Where Baseball's Past Meets Baseball’s Future
The history of Majestic Park, located at Carson and Belding Streets in the center of Hot Springs, is a rich and colorful one.
In 1909 the Boston Red Sox leased the property and it was named Majestic Park after their spring training headquarters downtown in the Majestic Hotel. Ruth attended his first spring training as a Red Sox player at the site in 1914.
From 1908 through 1918 the site hosted spring training games for the Detroit Tigers, Boston Red Sox, Cincinnati Reds and the St. Louis Cardinals. Twenty Major League exhibition games were played at the park.
The Ray Doan Baseball School and the George Barr Umpire School were held at Majestic Park. Instructors included Dizzy and Paul Dean, Grover Alexander, Rogers Hornsby, Cy Young, Tris Speaker and Schoolboy Rowe. Legendary female athlete Babe Didrikson attended one of the schools.
Jaycee Park was built on the site in 1947 and served as the home field for the Hot Springs Bathers (Cotton States League) from 1947 to 1955. Jackie Robinson played in an exhibition game there in 1947.
In 1952, a game in the Negro League World Series was played at the site when the Indianapolis Clowns faced the Birmingham Black Barons. The Clowns featured an 18-year-old shortstop named Henry (Hank) Aaron.
Majestic Park is part of Hot Springs’ rich history as The Birthplace of Major League Baseball Spring Training. The Historic Hot Springs Baseball Trail includes a guided tour of locations throughout the city that were the sites of significant events during the late 19th Century and up until the mid-20th Century when Hot Springs was the favored training site for 50 percent of the members of the Baseball Hall of Fame. Historical markers at these locations guide visitors through the colorful history of the game as it played out in Hot Springs. A block-long mural at Convention Boulevard and Malvern Avenue in the downtown area illustrates the legends of the game who played in the city.

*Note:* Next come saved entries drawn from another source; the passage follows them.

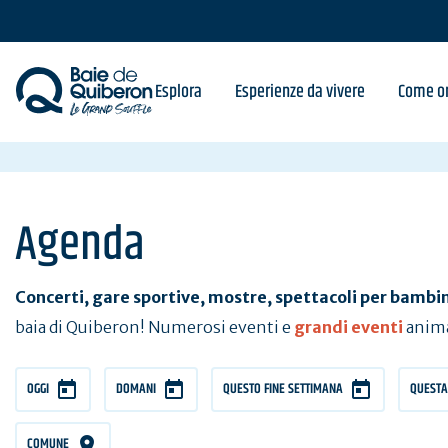
Skip
to
main
content
Esplora
Esperienze da vivere
Come or
Agenda
Concerti, gare sportive, mostre, spettacoli per bambini
baia di Quiberon! Numerosi eventi e
grandi eventi
animar
OGGI
DOMANI
QUESTO FINE SETTIMANA
QUESTA
COMUNE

Our park has another unique factor to being built here in our community. It was the home of the youth program for baseball for many years. In 2017 as it was a part of the local Boys & Girls Club that was forced to close due to lack of funding. When this club was closed the baseball program here was shut down as well. The community then passed a tax to bring back a park for the youth of our community to have a place to play baseball. So with the unique location of the park with all the history and all the things to do here in the National Park, the plan began to build a baseball park to provide a league for the kids to play baseball, and have a park to host many tournaments to bring visitors to Hot Springs. For our local league and as we are located in an area of many underserved children where 100% of the kids are on free lunch, we saw an opportunity to bring back a program to give these children something active to do. Our plan is to have a facility that can bring back a league for 600 – 700 kids as that was the peak of participation in the early 2000’s. Arkansas is a huge state for baseball as hundreds of teams currently play Cal Ripken and Babe Ruth baseball as well as USSSA leagues and tournaments.